The tissues were thawed rapidly in a 37°C water bath. Then, at room temperature, the content of each cryovial was transferred to a test tube, and about 1 mL of washing solution (RPMI 1640; Lonza; 1% Penicillin/Streptomycin, Sigma-Aldrich, St. Louis, MO) was added drop-wise to minimize the thermal shocks. The specimens were then centrifuged for 5 minutes at 1500 rpm at room temperature. After removing the supernatant, 1–2 mL of washing solution was added, resuspending and being careful not to damage or remove the tissue fragments. This washing procedure was repeated 3–5 times to be sure to remove the cryoprotectant solution. Finally, the PT samples obtained were placed on a Petri dish for the selection of the fragments for function, viability, histological, and isolation tests.

Functional analysis

For each sample, 4 fragments were distributed in 2 wells of a 24-well plate, 2 pieces for each well, with 500 μL of medium. PT was incubated with two different media. The first medium M1 was composed of RPMI 1640 with l-Glutamine (Lonza); 1% Penicillin/Streptomycin (Sigma-Aldrich); phosphorus in a final concentration of 1 mM (NaH₂PO₄ and Na₂HPO₄ in 1:2 proportions, Sigma-Aldrich); and calcium ions 0.6 mM (Calcium Gluconate, S.A.L.F. S.p.a., Bergamo, Italy). The second medium M2 had the same composition with a higher calcium concentration, 1.2 mM. After 48 hours at 37°C in a 5% CO₂ incubator, the supernatant was collected. The quantitative determination of PTH was carried out with automation using a chemiluminescent immunoassay (PTH Intact; Access Immunoassay Systems, Beckman Coulter, Brea, CA) with UniCel^® DxI Access^® Immunoassay Systems (Beckman Coulter) according to the manufacturer's instructions. The results are expressed in pg/mL and dilutions up to 1:40 were performed when PTH values exceeded the limits of sensitivity of the instrument.

Viability test

For each thawed sample, two fragments of PT were placed in a single well of a 24-well plate with 500 μL of culture medium RPMI added with 10% Fetal Bovine Serum (FBS) (Lonza) and 1% Penicillin/Streptomycin antibiotics (Sigma-Aldrich). The samples were maintained at 37°C for 3 days in sterile conditions. At three different time points, T-0, T-24, and T-48 hours, 10% of alamarBlue reagent (alamarBlue^® Cell Viability Assay; Thermo Fisher Scientific, Waltham, MA) was added to the culture medium and incubated for 19 hours. After the incubation, the medium was collected and placed in triplicate in a 96-well plate, 100 μL for each well, for measurements. The fluorescence signals were measured with a spectrofluorometer (Victor Multilabel Plate Reader; Perkin Elmer, Boston, MA) applying a fluorescence excitation wavelength of 530–560 nm and reading the fluorescence emission at 590 nm. Tissue fragments, devitalized, were used as negative controls (NCs). They were obtained by keeping them in deionized H₂O for 24 hours to make them no longer viable. Finally, the percentage of alamarBlue reduction was normalized to the basal medium (F590 sample × 100/F590 basal medium).

Histological analysis

A tissue fragment of each specimen was fixed with 10% buffered formalin solution and embedded in paraffin. The tissue sections (2 μm thick) were stained with hematoxylin and eosin (H&E) for the assessment of the overall tissue architecture and morphological characterization.
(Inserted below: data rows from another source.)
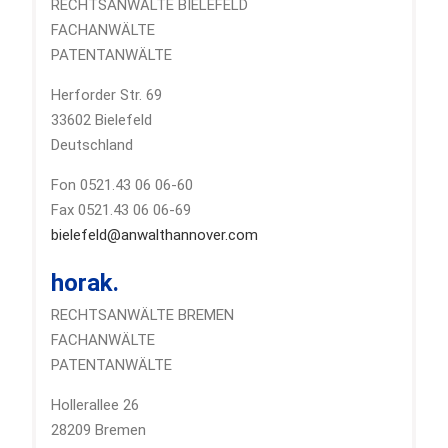
RECHTSANWÄLTE BIELEFELD
FACHANWÄLTE
PATENTANWÄLTE
Herforder Str. 69
33602 Bielefeld
Deutschland
Fon 0521.43 06 06-60
Fax 0521.43 06 06-69
bielefeld@anwalthannover.com
horak.
RECHTSANWÄLTE BREMEN
FACHANWÄLTE
PATENTANWÄLTE
Hollerallee 26
28209 Bremen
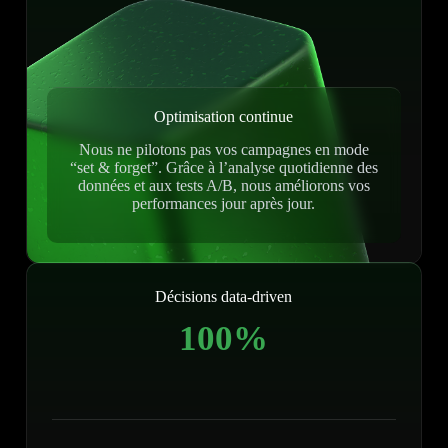
Optimisation continue
Nous ne pilotons pas vos campagnes en mode
“set & forget”. Grâce à l’analyse quotidienne des
données et aux tests A/B, nous améliorons vos
performances jour après jour.
Décisions data-driven
100%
If precryopreservation morphological data were available, a comparison analysis between fresh and thawed tissues was performed.

Cell isolation procedure

Two isolation protocols were used to isolate different cell types. For the first protocol, tissue fragments were placed into six-well plates and cultured with growth medium RPMI supplemented with 10% heat-inactivated FBS, 2 mM l-glutamine, and 1% Penicillin-Streptomycin solution (Lonza) under standard conditions. Upon the appearance of a sufficient number of adherent cells (∼5 days) in the tissue culture plates, the medium was changed in DMEM (Lonza) with 10% FBS. When the confluence was reached, cells were detached using 0.25% trypsin-Ethylenediaminetetraacetic acid (EDTA) solution (Lonza), washed, and expanded for different passages.

For the second protocol, tissue fragments were digested for 40 minutes with collagenase II (1 mg/mL; Sigma-Aldrich) at 37°C. The enzymatic activity was then inhibited with FBS, and the suspension flowed through a 100 μm strainer. The flow-through cell suspension was centrifuged for 5 minutes at 1500 rpm, and the cell pellet resuspended. Cells were finally counted with erythrosine B (Sigma-Aldrich Co., St. Louis, MO) and cultured at a density of 50,000 cells/cm² in standard growth medium.

Results

Precryopreservation and postcryopreservation histological analysis

H&E staining was performed on formalin-fixed and paraffin-embedded samples to evaluate the tissue morphology after different periods of cryopreservation.

The majority of the thawed PT fragments proved to be free of significant cytological and histological alterations, regardless of the months of cryopreservation. Only one sample (S4) was characterized by alterations related to cryopreservation with nuclear shrinkage and focal disappearance of cytoplasm (data not shown).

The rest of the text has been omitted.